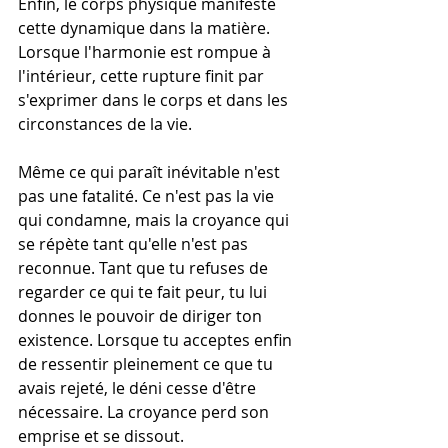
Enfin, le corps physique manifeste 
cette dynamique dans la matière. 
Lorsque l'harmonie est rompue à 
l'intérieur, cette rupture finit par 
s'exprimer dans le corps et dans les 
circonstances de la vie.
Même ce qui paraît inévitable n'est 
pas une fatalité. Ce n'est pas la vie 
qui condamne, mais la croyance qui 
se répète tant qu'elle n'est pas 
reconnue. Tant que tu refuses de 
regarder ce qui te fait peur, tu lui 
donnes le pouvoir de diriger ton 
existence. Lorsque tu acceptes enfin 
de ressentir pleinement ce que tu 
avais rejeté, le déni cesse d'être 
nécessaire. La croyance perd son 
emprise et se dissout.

--

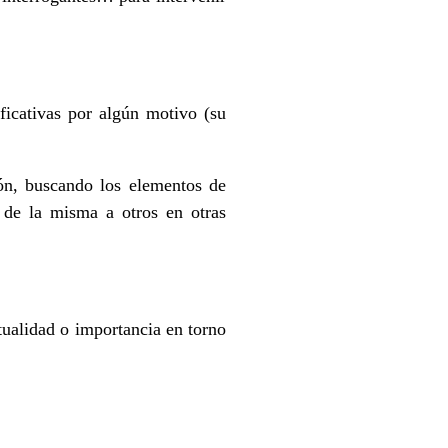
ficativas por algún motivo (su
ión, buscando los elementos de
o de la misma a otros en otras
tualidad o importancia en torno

> Work order: Using the entries above, give back exactly the line containing "avais rejeté, le déni cesse d'être", the line containing "emprise et se dissout.", and every line between them, and nothing else.

> Expected answer:
avais rejeté, le déni cesse d'être 
nécessaire. La croyance perd son 
emprise et se dissout.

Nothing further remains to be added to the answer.